Q4.子の母が再婚して、再婚相手が子と養子縁組した場合でも、父親が養育費を支払う義務がありますか?

【弁護士の解答】

判例は「養子制度の本質からすれば、未成熟子の養子に対する養親の扶養義務は親権者でない実親のそれに優先すると解すべきであるから、母の分担額を決めるに当たっては、養父の収入・支出等も考慮することとする。」としています(神戸家姫路支審平成12年9月4日)。したがって、子が養子縁組をした場合には、まず養親の扶養義務が優先するとの考えが通説です。もっとも、再婚しても、養子縁組がされていない場合、父親の養育費支払義務に影響はありません。また、母親の収入に、再婚相手の収入を加算して、養育費の計算をすることもないとされています。

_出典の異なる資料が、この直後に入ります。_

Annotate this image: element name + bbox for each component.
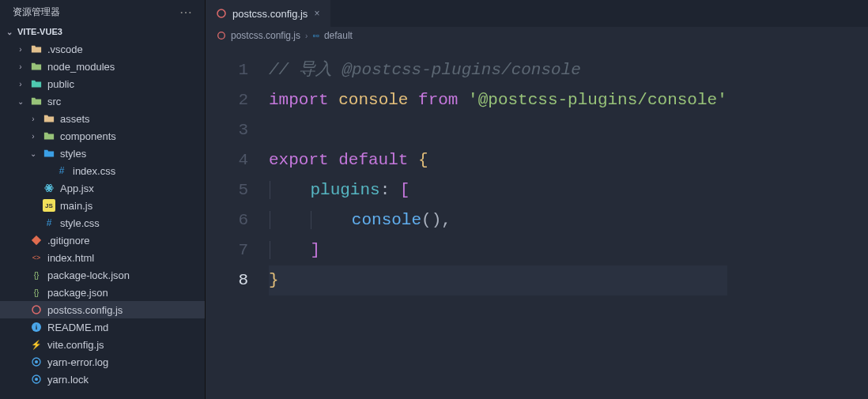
tree-item-label: main.js	[60, 200, 92, 212]
tab-bar: postcss.config.js ×	[206, 0, 868, 27]
tree-item-label: components	[60, 130, 116, 142]
chevron-down-icon: ⌄	[16, 97, 25, 106]
chevron-right-icon: ›	[28, 132, 38, 141]
line-number: 1	[206, 55, 248, 85]
code-line[interactable]: }	[269, 265, 727, 295]
tab-postcss-config[interactable]: postcss.config.js ×	[206, 0, 330, 27]
code-editor[interactable]: 12345678 // 导入 @postcss-plugins/consolei…	[206, 44, 868, 399]
tree-item-label: styles	[60, 148, 86, 160]
keyword: from	[418, 91, 458, 109]
tree-item-label: index.css	[73, 165, 115, 177]
postcss-icon	[30, 303, 43, 316]
tree-item-label: .vscode	[47, 43, 83, 55]
code-line[interactable]: plugins: [	[269, 175, 727, 205]
tree-item[interactable]: ›components	[0, 127, 205, 145]
explorer-title: 资源管理器	[13, 6, 60, 19]
tree-item[interactable]: yarn.lock	[0, 371, 205, 388]
js-icon: JS	[43, 199, 55, 212]
bolt-icon: ⚡	[30, 338, 43, 351]
line-number: 4	[206, 145, 248, 175]
editor-area: postcss.config.js × postcss.config.js › …	[206, 0, 868, 399]
project-root[interactable]: ⌄ VITE-VUE3	[0, 24, 205, 39]
close-icon[interactable]: ×	[312, 8, 321, 19]
line-number: 8	[206, 265, 248, 295]
code-line[interactable]: console(),	[269, 205, 727, 235]
identifier: console	[338, 91, 408, 109]
tree-item[interactable]: ⌄styles	[0, 145, 205, 162]
line-number: 7	[206, 235, 248, 265]
css-icon: #	[43, 216, 55, 229]
tree-item[interactable]: yarn-error.log	[0, 353, 205, 371]
line-number: 2	[206, 85, 248, 115]
keyword: export default	[269, 151, 408, 169]
tree-item[interactable]: postcss.config.js	[0, 301, 205, 318]
tree-item[interactable]: App.jsx	[0, 179, 205, 197]
tree-item[interactable]: ›.vscode	[0, 40, 205, 58]
postcss-icon	[215, 7, 228, 20]
code-content[interactable]: // 导入 @postcss-plugins/consoleimport con…	[261, 44, 727, 399]
tree-item[interactable]: ›node_modules	[0, 58, 205, 75]
code-line[interactable]: ]	[269, 235, 727, 265]
tree-item-label: public	[47, 78, 74, 90]
code-line[interactable]: // 导入 @postcss-plugins/console	[269, 55, 727, 85]
string: '@postcss-plugins/console'	[468, 91, 727, 109]
code-line[interactable]: export default {	[269, 145, 727, 175]
tree-item[interactable]: ⌄src	[0, 92, 205, 110]
tree-item[interactable]: #index.css	[0, 162, 205, 179]
yarn-icon	[30, 373, 43, 386]
tree-item[interactable]: iREADME.md	[0, 318, 205, 336]
folder-icon	[43, 130, 55, 142]
breadcrumb[interactable]: postcss.config.js › ▫▫ default	[206, 27, 868, 44]
code-line[interactable]: import console from '@postcss-plugins/co…	[269, 85, 727, 115]
bracket: [	[400, 181, 410, 199]
property: plugins	[310, 181, 379, 199]
chevron-right-icon: ›	[16, 45, 25, 54]
tree-item[interactable]: {}package-lock.json	[0, 266, 205, 284]
tree-item[interactable]: <>index.html	[0, 249, 205, 266]
chevron-down-icon: ⌄	[28, 149, 38, 158]
tree-item[interactable]: ›assets	[0, 110, 205, 127]
svg-point-0	[48, 187, 51, 190]
function: console	[352, 211, 421, 229]
folder-icon	[43, 112, 55, 125]
bracket: ]	[310, 241, 320, 259]
tab-label: postcss.config.js	[232, 8, 308, 20]
folder-icon	[43, 147, 55, 160]
tree-item[interactable]: {}package.json	[0, 284, 205, 301]
keyword: import	[269, 91, 329, 109]
git-icon	[30, 234, 43, 247]
tree-item-label: README.md	[47, 322, 108, 333]
brace: }	[269, 271, 279, 289]
react-icon	[43, 182, 55, 194]
breadcrumb-symbol: default	[324, 30, 353, 41]
tree-item-label: package-lock.json	[47, 269, 130, 281]
line-number: 3	[206, 115, 248, 145]
chevron-right-icon: ›	[16, 80, 25, 88]
symbol-icon: ▫▫	[312, 30, 319, 41]
chevron-down-icon: ⌄	[5, 28, 14, 36]
tree-item[interactable]: #style.css	[0, 214, 205, 231]
json-icon: {}	[30, 286, 43, 299]
folder-icon	[30, 60, 43, 73]
tree-item-label: yarn-error.log	[47, 356, 108, 368]
tree-item[interactable]: ⚡vite.config.js	[0, 336, 205, 353]
folder-icon	[30, 95, 43, 107]
tree-item-label: node_modules	[47, 61, 115, 73]
explorer-more-icon[interactable]: ⋯	[176, 5, 195, 20]
tree-item-label: App.jsx	[60, 183, 94, 194]
svg-point-11	[217, 9, 225, 17]
breadcrumb-file: postcss.config.js	[231, 30, 300, 41]
json-icon: {}	[30, 269, 43, 281]
html-icon: <>	[30, 251, 43, 264]
tree-item[interactable]: .gitignore	[0, 231, 205, 249]
brace: {	[418, 151, 428, 169]
punct: ,	[441, 211, 451, 229]
code-line[interactable]	[269, 115, 727, 145]
tree-item-label: yarn.lock	[47, 374, 89, 386]
css-icon: #	[55, 164, 68, 177]
tree-item[interactable]: ›public	[0, 75, 205, 92]
punct: ()	[421, 211, 441, 229]
chevron-right-icon: ›	[28, 115, 38, 123]
project-name: VITE-VUE3	[17, 27, 62, 36]
tree-item[interactable]: JSmain.js	[0, 197, 205, 214]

Q5.子の面会交流ができないとき、養育費を支払わないことができますか?

【弁護士の解答】

原則できません。

しかし、福岡家審平成26年12月4日判時2260号92頁では、面会交流が実現できなかった場合、その月の養育費の支払を免除する、との条項を設けました。これはかなり異例な判断です。

Q6.再婚と養育費負担義務との関係性について教えて下さい。

【弁護士の解答】

再婚しただけでは原則として養育費の減額は認められません。再婚相手の子供を養子縁組した場合には、減額が認められることがあります。

【審判例】

父母が離婚し、父母双方が離婚後別の相手と再婚し、子が再婚相手と養子縁組したケースで、実父からの養育費減額請求に対して事情の変更を理由に請求を認めた(東京家審平2.3.6)
子が母の再婚相手と養子縁組をした後に、前夫に協議離婚の際に定めた養育費の支払いを求めたケースで、前夫は母や養父に劣後する扶養義務を負うにすぎないとして、前夫に対する養育費の請求を却下した(神戸家姫路支審平12.9.4)

前夫が、前妻が再婚したことを理由に養育費減額請求をした場合、再婚後の前妻の家庭の状態、扶養義務者の社会的地位、経済的余力等諸般の事情が考慮されます。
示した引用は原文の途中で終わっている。